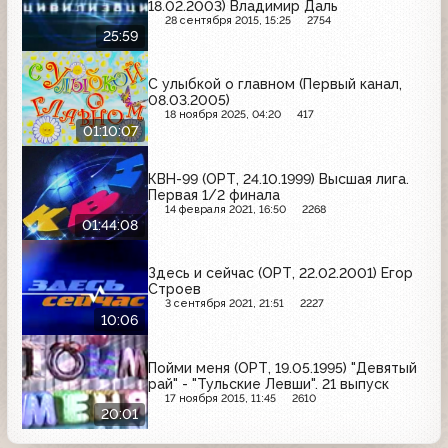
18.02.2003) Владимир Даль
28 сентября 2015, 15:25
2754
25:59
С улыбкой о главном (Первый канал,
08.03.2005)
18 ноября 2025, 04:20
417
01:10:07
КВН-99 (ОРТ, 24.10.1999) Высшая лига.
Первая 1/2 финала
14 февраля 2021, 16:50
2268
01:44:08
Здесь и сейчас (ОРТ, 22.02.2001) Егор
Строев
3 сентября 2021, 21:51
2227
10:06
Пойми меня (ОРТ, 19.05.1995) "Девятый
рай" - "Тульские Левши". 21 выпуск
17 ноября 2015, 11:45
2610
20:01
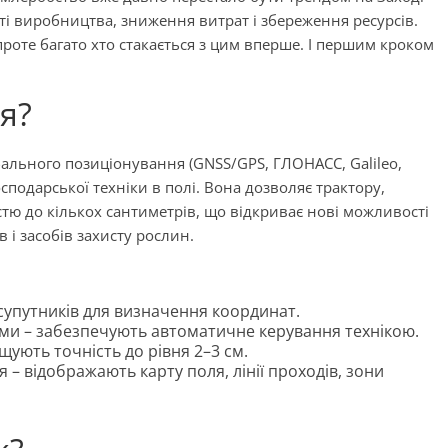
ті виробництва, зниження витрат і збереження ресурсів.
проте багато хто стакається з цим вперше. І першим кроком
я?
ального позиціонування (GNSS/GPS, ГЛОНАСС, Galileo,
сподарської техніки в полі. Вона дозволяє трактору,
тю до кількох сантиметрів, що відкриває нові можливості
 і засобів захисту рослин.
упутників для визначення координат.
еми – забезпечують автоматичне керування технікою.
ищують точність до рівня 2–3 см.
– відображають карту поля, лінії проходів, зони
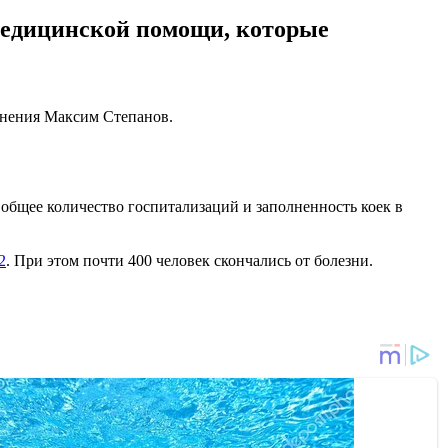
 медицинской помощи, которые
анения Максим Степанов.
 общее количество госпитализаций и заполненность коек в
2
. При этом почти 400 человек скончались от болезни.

+ + + + +

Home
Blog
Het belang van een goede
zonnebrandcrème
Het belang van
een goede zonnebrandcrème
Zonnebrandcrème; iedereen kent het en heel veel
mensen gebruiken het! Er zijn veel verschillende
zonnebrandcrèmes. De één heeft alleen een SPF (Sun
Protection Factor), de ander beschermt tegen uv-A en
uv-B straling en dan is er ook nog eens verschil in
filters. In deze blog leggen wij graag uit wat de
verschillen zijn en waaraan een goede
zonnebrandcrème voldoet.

+ + + + +

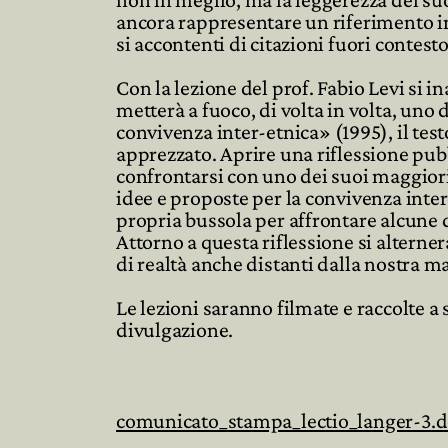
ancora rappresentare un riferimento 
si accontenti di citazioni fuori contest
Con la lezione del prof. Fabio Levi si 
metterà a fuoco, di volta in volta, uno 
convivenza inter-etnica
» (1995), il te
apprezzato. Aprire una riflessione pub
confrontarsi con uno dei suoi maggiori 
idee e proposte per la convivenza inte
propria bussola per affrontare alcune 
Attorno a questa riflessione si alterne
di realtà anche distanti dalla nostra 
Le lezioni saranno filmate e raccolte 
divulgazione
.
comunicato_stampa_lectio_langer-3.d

+ + + + +

= Task instructions =
From the records above, give again only the part that opens with the line containing "18.02.2003) Владимир Даль" and closes with the line containing "скончались от болезни.". Keep both ends but drop the pictures.

= The answer =
18.02.2003) Владимир Даль
28 сентября 2015, 15:25
2754
25:59
С улыбкой о главном (Первый канал,
08.03.2005)
18 ноября 2025, 04:20
417
01:10:07
КВН-99 (ОРТ, 24.10.1999) Высшая лига.
Первая 1/2 финала
14 февраля 2021, 16:50
2268
01:44:08
Здесь и сейчас (ОРТ, 22.02.2001) Егор
Строев
3 сентября 2021, 21:51
2227
10:06
Пойми меня (ОРТ, 19.05.1995) "Девятый
рай" - "Тульские Левши". 21 выпуск
17 ноября 2015, 11:45
2610
20:01
ті виробництва, зниження витрат і збереження ресурсів.
проте багато хто стакається з цим вперше. І першим кроком
я?
ального позиціонування (GNSS/GPS, ГЛОНАСС, Galileo,
сподарської техніки в полі. Вона дозволяє трактору,
тю до кількох сантиметрів, що відкриває нові можливості
 і засобів захисту рослин.
упутників для визначення координат.
еми – забезпечують автоматичне керування технікою.
ищують точність до рівня 2–3 см.
– відображають карту поля, лінії проходів, зони
 медицинской помощи, которые
анения Максим Степанов.
 общее количество госпитализаций и заполненность коек в
2
. При этом почти 400 человек скончались от болезни.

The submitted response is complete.